しかし、既に積極的なEV推進を進めてきた国を持つ欧州では、ハイブリッドカーやプラグインハイブリッドカーでは生ぬるいと言うように、イギリスでは、2030年にエンジン車の新車販売を禁止すると発表。つまり全ての新車をEV(電気自動車)へと切り替えるようとしている。

この流れは世界各国で見られ、自動車大国アメリカで新大統領に就任したバイデン氏は、環境対策と雇用創出の両立を狙い、公用車全てをEVに切り替えとしている。この動きに歩調を合わせるように、自動車メーカーの中には、EVメーカーへシフトを図る動きも始まっている。

しかし、各国政府が掲げるほどのスピード感が、現実的な提案とは言い難いとも思えてならない。国ごとの事情の差はあれど、価格や電力インフラなどクリアすべき課題も多いからだ。ただ、EVが乗用車の選択肢のひとつとなっていくことは間違いない。既に自身のライフスタイルにEVの方が適していると考えている人もおり、ユーザーも着実に増えている。

それでもEVが現時点では特別な存在であるのは事実。それを裏付けるように、多くのEVは、様々な形で特別感が演出されていることが多い。それは豪華さや個性的なスタイル、強力なモーターなど表現の仕方は様々だが、現在の価格では、電気自動車であるという付加価値だけでは買ってもらうのが難しいのも確かなのだ。その常識に、真っ向から挑んだのがマツダ。なんとも普通なEVを送り出した。しかし、それは同時に凄いことでもある。

マツダEVは個性派SUV

マツダ初の量産EVであるMX-30 EVmodelは、その名が示すように、2020年10月に発売されたMX-30のEVである。MX-30は、クーペライクなスタイルとピラーレス構造の観音開きドア「フリースタイルドア」の特徴を持つ個性派スペシャルティSUVだ。通常のエンジン車は、マイルドハイブリッド仕様の2.0Lエンジンと6速ATを搭載している。そのパワートレインをモーターに置き換えたのが、EVモデルだ。しかし、外観上の差別化はほぼなく、見た目は全く同じ。クルマに詳しい人でも瞬時に見分けるのは難しいほど。もちろん、駆動用バッテリーや充電システムなど高価なEVシステムを搭載しているため、価格は451万円からと、エンジン車のMX-30の2倍近い。
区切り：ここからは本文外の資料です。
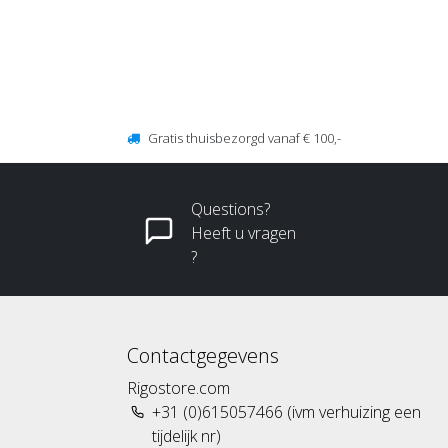
Gratis thuisbezorgd vanaf € 100,-
Questions?
Heeft u vragen
?
Contactgegevens
Rigostore.com
+31 (0)615057466 (ivm verhuizing een
tijdelijk nr)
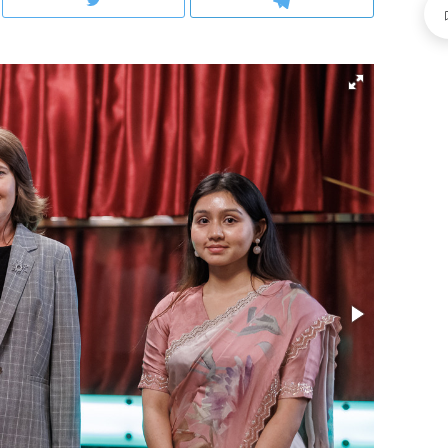
ов и
о трехкратном росте цен, дотошных
школьной формы о конт
клиентах и чудных запросах мастеров
налогах и развитии без 
ндуем
Рекомендуем
мер до квартиры и Face
Опыт выживания в дик
сто ключа: какой будет
природе, работа
асность в ЖК «Нова»
с ментальным и физич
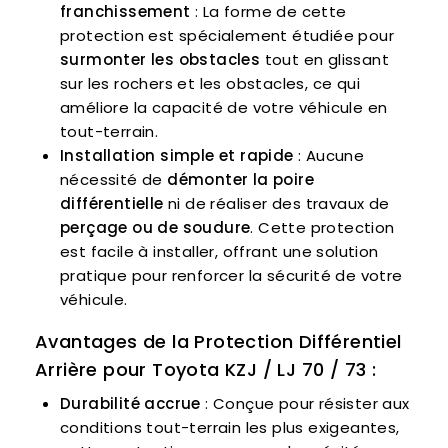
franchissement
: La forme de cette
protection est spécialement étudiée pour
surmonter les obstacles
tout en glissant
sur les rochers et les obstacles, ce qui
améliore la capacité de votre véhicule en
tout-terrain.
Installation simple et rapide
: Aucune
nécessité de
démonter la poire
différentielle
ni de réaliser des travaux de
perçage ou de soudure
. Cette protection
est facile à installer, offrant une solution
pratique pour renforcer la sécurité de votre
véhicule.
Avantages de la Protection Différentiel
Arrière pour Toyota KZJ / LJ 70 / 73 :
Durabilité accrue
: Conçue pour résister aux
conditions tout-terrain les plus exigeantes,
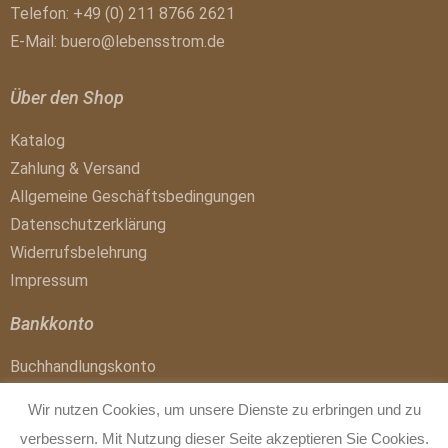
Telefon: +49 (0) 211 8766 2621
E-Mail:
buero@lebensstrom.de
Über den Shop
Katalog
Zahlung & Versand
Allgemeine Geschäftsbedingungen
Datenschutzerklärung
Widerrufsbelehrung
Impressum
Bankkonto
Buchhandlungskonto
IBAN: DE41 1007 0024 0017 4300 01
Wir nutzen Cookies, um unsere Dienste zu erbringen und zu
BIC: DEUTDEDBBER
verbessern. Mit Nutzung dieser Seite akzeptieren Sie Cookies.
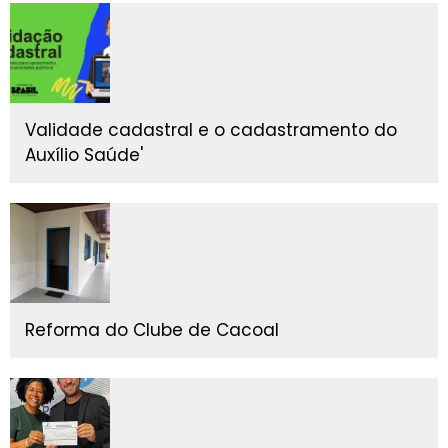
Validade cadastral e o cadastramento do
Auxílio Saúde'
Reforma do Clube de Cacoal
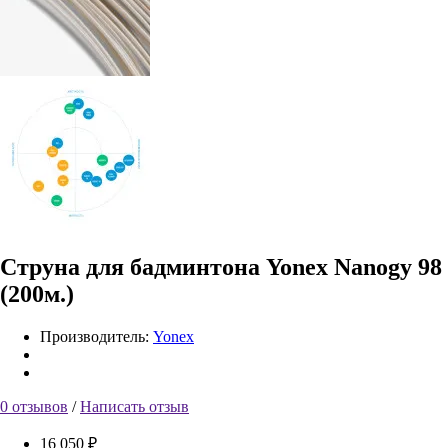
Струна для бадминтона Yonex Nanogy 98
(200м.)
Производитель:
Yonex
0 отзывов
/
Написать отзыв
16 050 ₽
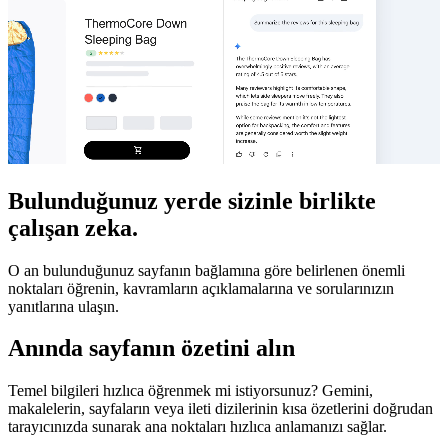
Bulunduğunuz yerde sizinle birlikte
çalışan zeka.
O an bulunduğunuz sayfanın bağlamına göre belirlenen önemli
noktaları öğrenin, kavramların açıklamalarına ve sorularınızın
yanıtlarına ulaşın.
Anında sayfanın özetini alın
Temel bilgileri hızlıca öğrenmek mi istiyorsunuz? Gemini,
makalelerin, sayfaların veya ileti dizilerinin kısa özetlerini doğrudan
tarayıcınızda sunarak ana noktaları hızlıca anlamanızı sağlar.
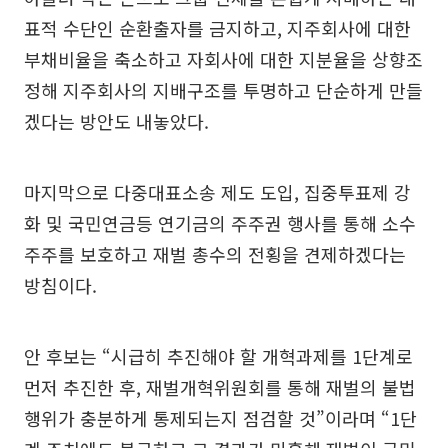
표적 수단인 순환출자를 금지하고, 지주회사에 대한
부채비율을 축소하고 자회사에 대한 지분율을 상향조
정해 지주회사의 지배구조를 투명하고 단순하게 만들
겠다는 방안도 내놓았다.
마지막으로 다중대표소송 제도 도입, 집중투표제 강
화 및 국민연금등 연기금의 주주권 행사를 통해 소수
주주를 보호하고 재벌 총수의 전횡을 견제하겠다는
방침이다.
안 후보는 “시급히 추진해야 할 개혁과제를 1단계로
먼저 추진한 후, 재벌개혁위원회를 통해 재벌의 불법
행위가 충분하게 통제되는지 점검할 것”이라며 “1단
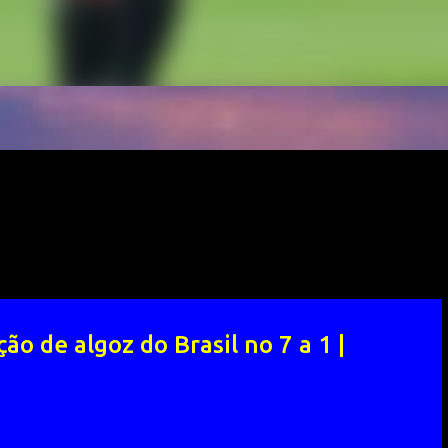
o de algoz do Brasil no 7 a 1 |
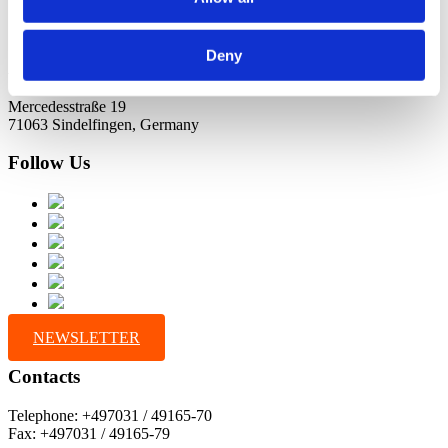
Deny
Address
Mercedesstraße 19
71063 Sindelfingen, Germany
Follow Us
NEWSLETTER
Contacts
Telephone: +497031 / 49165-70
Fax: +497031 / 49165-79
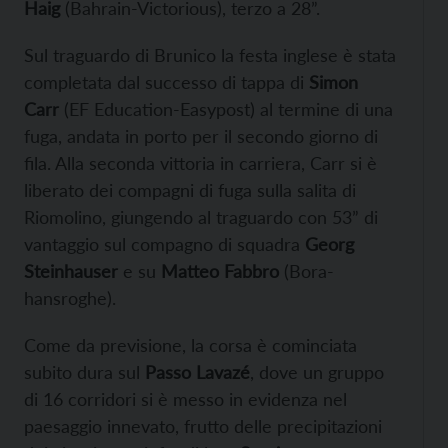
Haig
(Bahrain-Victorious), terzo a 28”.
Sul traguardo di Brunico la festa inglese è stata
completata dal successo di tappa di
Simon
Carr
(EF Education-Easypost) al termine di una
fuga, andata in porto per il secondo giorno di
fila. Alla seconda vittoria in carriera, Carr si è
liberato dei compagni di fuga sulla salita di
Riomolino, giungendo al traguardo con 53” di
vantaggio sul compagno di squadra
Georg
Steinhauser
e su
Matteo Fabbro
(Bora-
hansroghe).
Come da previsione, la corsa è cominciata
subito dura sul
Passo Lavazé
, dove un gruppo
di 16 corridori si è messo in evidenza nel
paesaggio innevato, frutto delle precipitazioni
だが、驚くべきは、そっくりなのが見た目に留まらないことだ。誤解を恐れずにいうならば、運転感覚もエンジン車によく似ている。いうまでもなく、EVなので走行音は静か。アクセルを踏み込んだ加速も鋭い。それでもエンジン車とそっくりと感じるのはどういうことなのか、その秘密を解明していこう。

敢えて隠したEVの特徴

その秘密は、ふたつある。ひとつめの秘密は、AT車で常識のクリープ機構を備えたこと。多くのEVは、モーターの反応の良さを活かし、アクセルペダルの動きと完全に連動させている。それをMX-30では、わざわざ制御でクリープ状態を作り出しているのだ。つまり、シフトレバーを「D(ドライブ)」にいれると、AT車と全く同じ動きを見せる。これは駐車時や渋滞時などノロノロした動きをブレーキペダルでコントロールできることを意味する。
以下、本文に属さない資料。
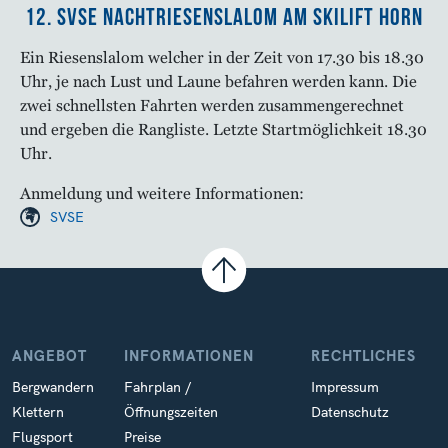
12. SVSE Nachtriesenslalom am Skilift Horn
Ein Riesenslalom welcher in der Zeit von 17.30 bis 18.30
Uhr, je nach Lust und Laune befahren werden kann. Die
zwei schnellsten Fahrten werden zusammengerechnet
und ergeben die Rangliste. Letzte Startmöglichkeit 18.30
Uhr.
Anmeldung und weitere Informationen:
SVSE
ANGEBOT
INFORMATIONEN
RECHTLICHES
Bergwandern
Fahrplan /
Impressum
Klettern
Öffnungszeiten
Datenschutz
Flugsport
Preise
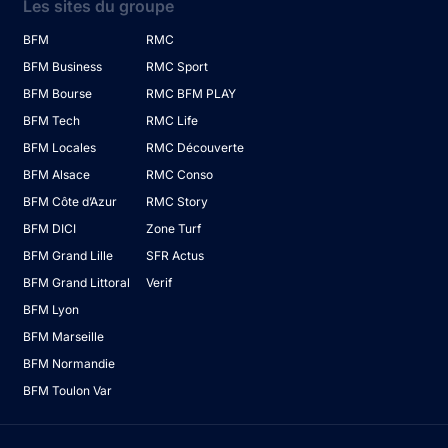
Les sites du groupe
BFM
RMC
BFM Business
RMC Sport
BFM Bourse
RMC BFM PLAY
BFM Tech
RMC Life
BFM Locales
RMC Découverte
BFM Alsace
RMC Conso
BFM Côte d’Azur
RMC Story
BFM DICI
Zone Turf
BFM Grand Lille
SFR Actus
BFM Grand Littoral
Verif
BFM Lyon
BFM Marseille
BFM Normandie
BFM Toulon Var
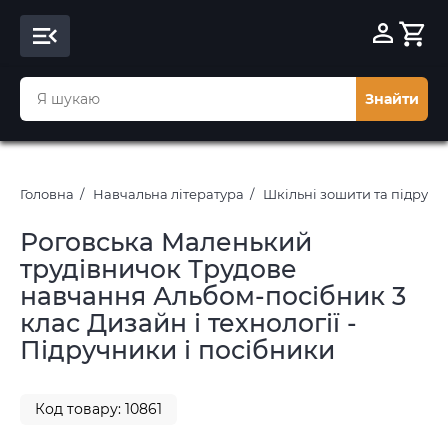
Знайти
Головна
Навчальна література
Шкільні зошити та підруч
Роговська Маленький
трудівничок Трудове
навчання Альбом-посібник 3
клас Дизайн і технології -
Підручники і посібники
Код товару: 10861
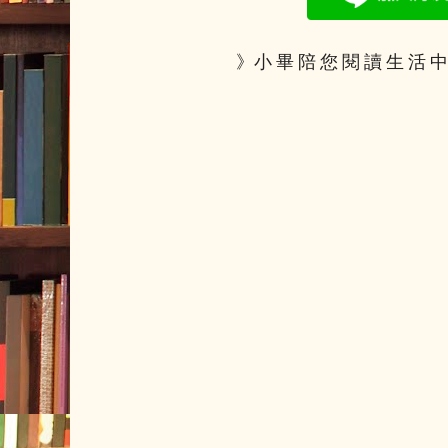
》小 畢 陪 您 閱 讀 生 活 中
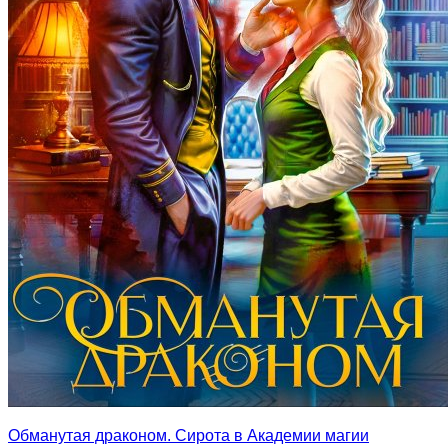
Обманутая драконом. Сирота в Академии магии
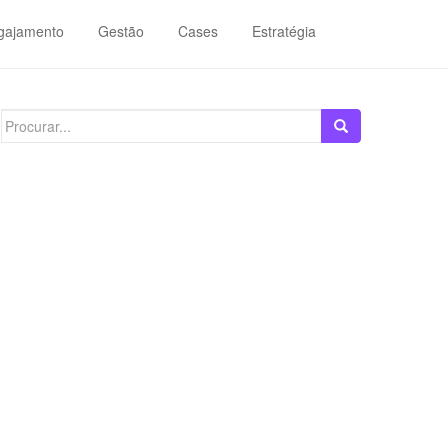
gajamento
Gestão
Cases
Estratégia
Search
for:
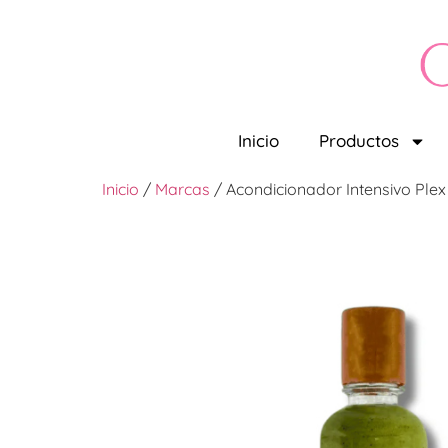
Inicio
Productos
Inicio
/
Marcas
/ Acondicionador Intensivo Plex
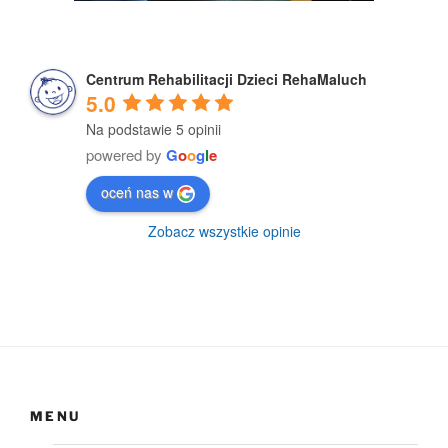
Centrum Rehabilitacji Dzieci RehaMaluch
5.0
Na podstawie 5 opinii
powered by
G
o
o
g
l
e
oceń nas w
Zobacz wszystkie opinie
MENU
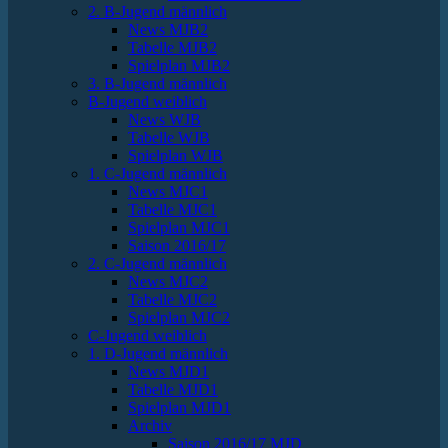
2. B-Jugend männlich
News MJB2
Tabelle MJB2
Spielplan MJB2
3. B-Jugend männlich
B-Jugend weiblich
News WJB
Tabelle WJB
Spielplan WJB
1. C-Jugend männlich
News MJC1
Tabelle MJC1
Spielplan MJC1
Saison 2016/17
2. C-Jugend männlich
News MJC2
Tabelle MJC2
Spielplan MJC2
C-Jugend weiblich
1. D-Jugend männlich
News MJD1
Tabelle MJD1
Spielplan MJD1
Archiv
Saison 2016/17 MJD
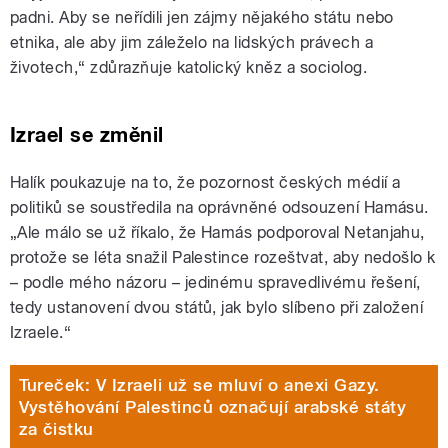
padni. Aby se neřídili jen zájmy nějakého státu nebo
etnika, ale aby jim záleželo na lidských právech a
životech,“ zdůrazňuje katolický kněz a sociolog.
Izrael se změnil
Halík poukazuje na to, že pozornost českých médií a
politiků se soustředila na oprávněné odsouzení Hamásu.
„Ale málo se už říkalo, že Hamás podporoval Netanjahu,
protože se léta snažil Palestince rozeštvat, aby nedošlo k
– podle mého názoru – jedinému spravedlivému řešení,
tedy ustanovení dvou států, jak bylo slíbeno při založení
Izraele.“
Tureček: V Izraeli už se mluví o anexi Gazy.
Vystěhování Palestinců označují arabské státy
za čistku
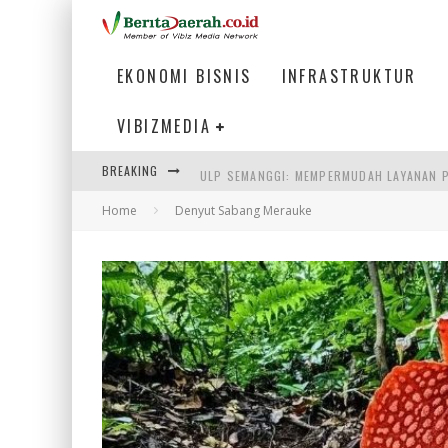
EKONOMI BISNIS
INFRASTRUKTUR
VIBIZMEDIA
BREAKING
ULP SEMANGGI: MEMPERMUDAH LAYANAN P
Home
Denyut Sabang Merauke
BAKMI PANGSIT AYAM, KULINER LEGENDAR
KETIKA INSTITUSI MENENTUKAN MASA DE
PERTUNJUKAN AIR MANCUR SPEKTAKULER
またAT車同様に、減速と停車をブレーキ主体としているのも大きい。EVでは、減速時にモーターによる回生ブレーキで発電を行い、エネルギーを回収して効率を高める。その機構を活かしたアクセルオフ時の強い減速力を生み、アクセル操作での加減速が行える。その中には、アクセル操作のみで多くの運転シーンをカバーできる仕組みまで備えるものもある。ところが、MX-30では、EVの特徴を敢えて隠すことで、AT車と同じ操作感覚に仕上げているのだ。もちろん、ブレーキペダル操作時にも回生ブレーキは積極的に活用されるので、効率面での悪化の心配はない。ドライバーに分からないように、回生ブレーキとフットブレーキを使い分けているのだ。


もうひとつの秘密はサウンド。走行中の静かさが自慢のEVだが、MX-30では、車内にアクセルの動きと連動した疑似モーター音を響かせる。これにより、アクセルの強弱や加速感を音による体感でドライバーが理解できるようにした。つまり、エンジン車の運転で求められるものと同じ感覚を使って運転できるようにしているのだ。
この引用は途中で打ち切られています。